The exponential growth of protein structural and sequence databases in recent years is enabling multifaceted approaches to address the long sought sequence-structure-function relationship. The advances in computation now make it possible apply well-established data mining and pattern recognition techniques to learn models which effectively relate structure and function. However, transforming all the structural data into meaningful numerical features is a key issue that requires an efficient and widely available solution.
ProtDCal (acronym for Protein Descriptors Calculation program) is a new computational
software suite that addresses this need.
This program is capable of generating tens of thousands of features considering both sequence-based and 3D-structural descriptors,
process list of protein sequences and structures, export calculations configurations as projects, execute calculations on graphical or
command line mode.
In addition is developed in the Java programming language (JDK version 1.7) as it provides cross-platform
support for any system where a Java Virtual Machine (JVM) is available.
The Chemistry Development Kit (CDK) library was employed within ProtDCal, mainly for
the manipulation of protein input data.
Furthermore, it offers additional functionalities including the computation of empiric models of protein folding free energy, rate constant and protein-to-protein interaction features.
Consequently, this software is suitable for tasks which require effective encoding of protein sequences and/or
structures, such as protein classification and function prediction.

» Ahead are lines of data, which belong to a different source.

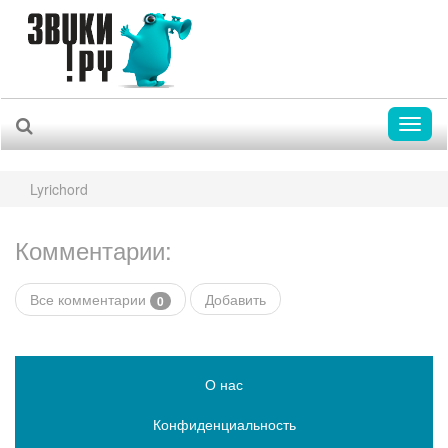
Toggl
naviga
Lyrichord
Комментарии:
Все комментарии
Добавить
0
О нас
Конфиденциальность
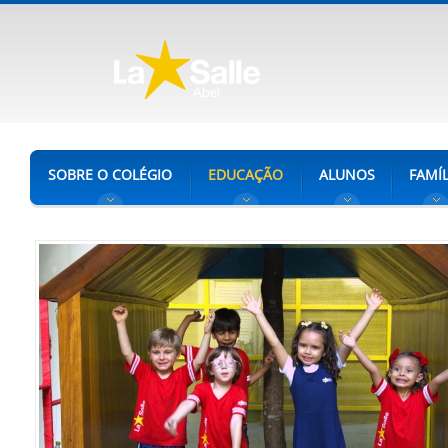
SOBRE O COLÉGIO
EDUCAÇÃO
ALUNOS
FAMÍL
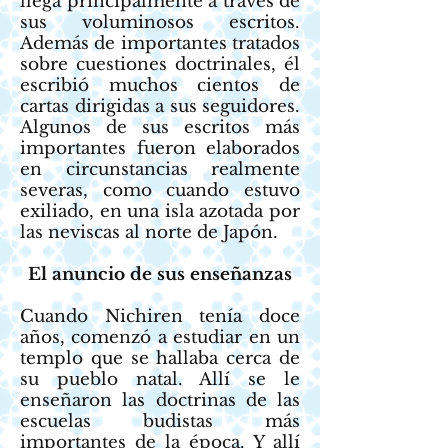
llega principalmente a través de
sus voluminosos escritos.
Además de importantes tratados
sobre cuestiones doctrinales, él
escribió muchos cientos de
cartas dirigidas a sus seguidores.
Algunos de sus escritos más
importantes fueron elaborados
en circunstancias realmente
severas, como cuando estuvo
exiliado, en una isla azotada por
las neviscas al norte de Japón.
El anuncio de sus enseñanzas
Cuando Nichiren tenía doce
años, comenzó a estudiar en un
templo que se hallaba cerca de
su pueblo natal. Allí se le
enseñaron las doctrinas de las
escuelas budistas más
importantes de la época. Y allí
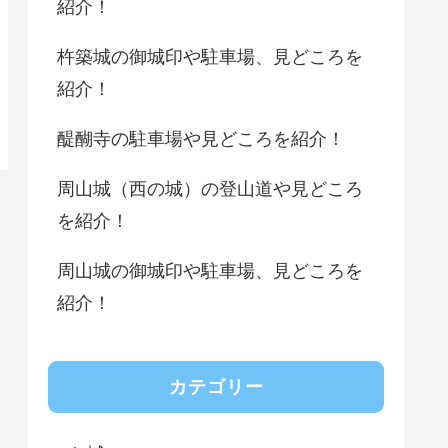
紹介！
杵築城の御城印や駐車場、見どころを
紹介！
醍醐寺の駐車場や見どころを紹介！
周山城（西の城）の登山道や見どころ
を紹介！
周山城の御城印や駐車場、見どころを
紹介！
カテゴリー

Additionally the structure-based features generated by ProtDCal completes its general protein encoding capability.
The program accepts two input file formats: PDB, ENT and FASTA/multi-FASTA. In the former case, the full descriptor generation capability of the program is enabled, while inputting FASTA files will only enable the sequence-based subset indices. The program calculates the requested features and creates two tab-delimited files (*_AA.txt and *_Prot.txt). These files contain the compendium of all the residue level indices and the group-level descriptors, respectively, for each input protein.

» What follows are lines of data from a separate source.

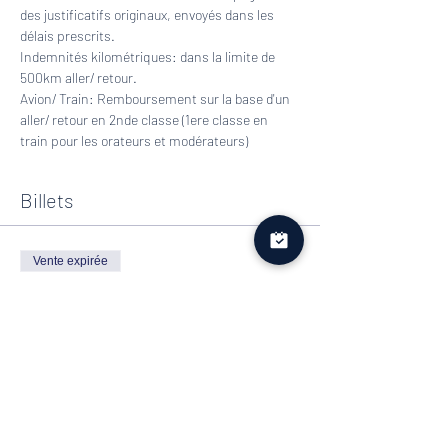
des justificatifs originaux, envoyés dans les 
délais prescrits.
Indemnités kilométriques: dans la limite de 
500km aller/ retour.
Avion/ Train: Remboursement sur la base d'un 
aller/ retour en 2nde classe (1ere classe en 
train pour les orateurs et modérateurs)
Billets
Vente expirée
Type de billet
11È ÉDITION CONGRÈS
ONCOUROVAR
Plus d'info
Prix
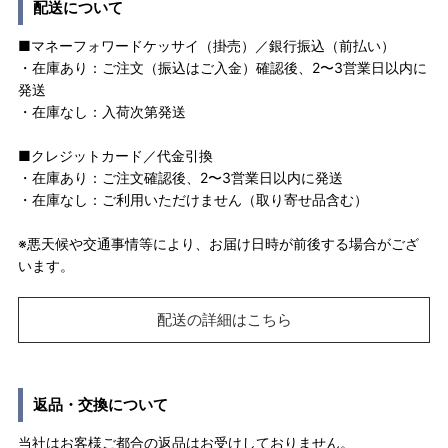
配送について
■マネーフォワードケッサイ（掛売）／銀行振込（前払い）
・在庫あり：ご注文（振込はご入金）確認後、2〜3営業日以内に
発送
・在庫なし：入荷次第発送
■クレジットカード／代金引換
・在庫あり：ご注文確認後、2〜3営業日以内に発送
・在庫なし：ご利用いただけません（取り寄せ品含む）
※悪天候や交通事情等により、お届け日時が前後する場合がござ
います。
配送の詳細はこちら
返品・交換について
当社はお客様ご都合の返品はお受けしておりません。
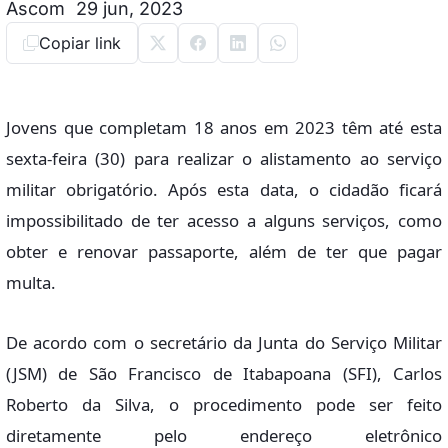
Ascom
29 jun, 2023
Copiar link
Jovens que completam 18 anos em 2023 têm até esta
sexta-feira (30) para realizar o alistamento ao serviço
militar obrigatório. Após esta data, o cidadão ficará
impossibilitado de ter acesso a alguns serviços, como
obter e renovar passaporte, além de ter que pagar
multa.
De acordo com o secretário da Junta do Serviço Militar
(JSM) de São Francisco de Itabapoana (SFI), Carlos
Roberto da Silva, o procedimento pode ser feito
diretamente pelo endereço eletrônico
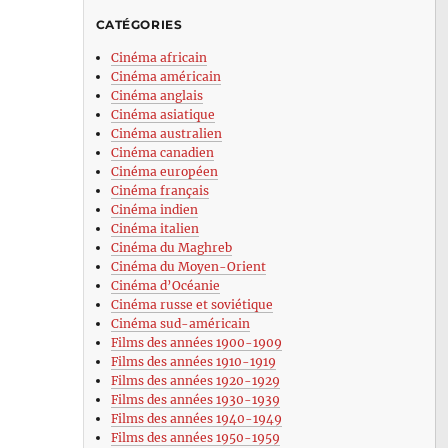
CATÉGORIES
Cinéma africain
Cinéma américain
Cinéma anglais
Cinéma asiatique
Cinéma australien
Cinéma canadien
Cinéma européen
Cinéma français
Cinéma indien
Cinéma italien
Cinéma du Maghreb
Cinéma du Moyen-Orient
Cinéma d’Océanie
Cinéma russe et soviétique
Cinéma sud-américain
Films des années 1900-1909
Films des années 1910-1919
Films des années 1920-1929
Films des années 1930-1939
Films des années 1940-1949
Films des années 1950-1959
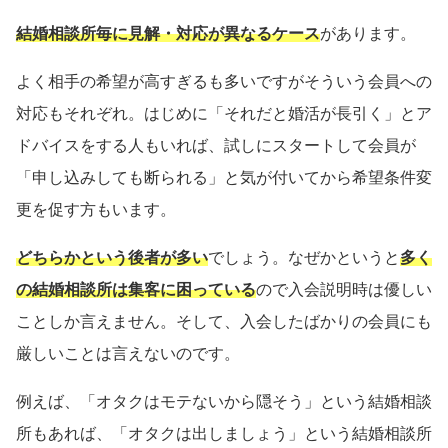
結婚相談所毎に見解・対応が異なるケース
があります。
よく相手の希望が高すぎるも多いですがそういう会員への
対応もそれぞれ。はじめに「それだと婚活が長引く」とア
ドバイスをする人もいれば、試しにスタートして会員が
「申し込みしても断られる」と気が付いてから希望条件変
更を促す方もいます。
どちらかという後者が多い
でしょう。なぜかというと
多く
の結婚相談所は集客に困っている
ので入会説明時は優しい
ことしか言えません。そして、入会したばかりの会員にも
厳しいことは言えないのです。
例えば、「オタクはモテないから隠そう」という結婚相談
所もあれば、「オタクは出しましょう」という結婚相談所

Descriptor generation schema
ProtDCal's feature generation strategy comprises four hierarchical levels:
layer is intended to select the type of indices to encode for each residue. These indices are grouped in three main classes:
Thermodynamics include all novel indices designed in our laboratory based on an empirical model of the main factors involved in the stability of protein structures. These indices are, in turn, divided into two panels grouping, on one side, those that are defined for 3D folded structures and on the other side, those based on information relating to the protein sequence. These indices refer to the contribution of the folded and unfolded states of a protein chain.
Topographic include many of the contact-based descriptors with proven correlation with the protein folding rate constant, e.g. the relative contact order (CO), the total contact distance (TCD), the cliquishness (CLQ), etc. These indices were defined originally as global metrics, however, they were modified to obtain a value for each residue of a protein. Each contact of the protein is weighted by a determined residue property selected in this interface. The weighting procedure is conducted by multiplying the values of the selected property for both residues that are in contact.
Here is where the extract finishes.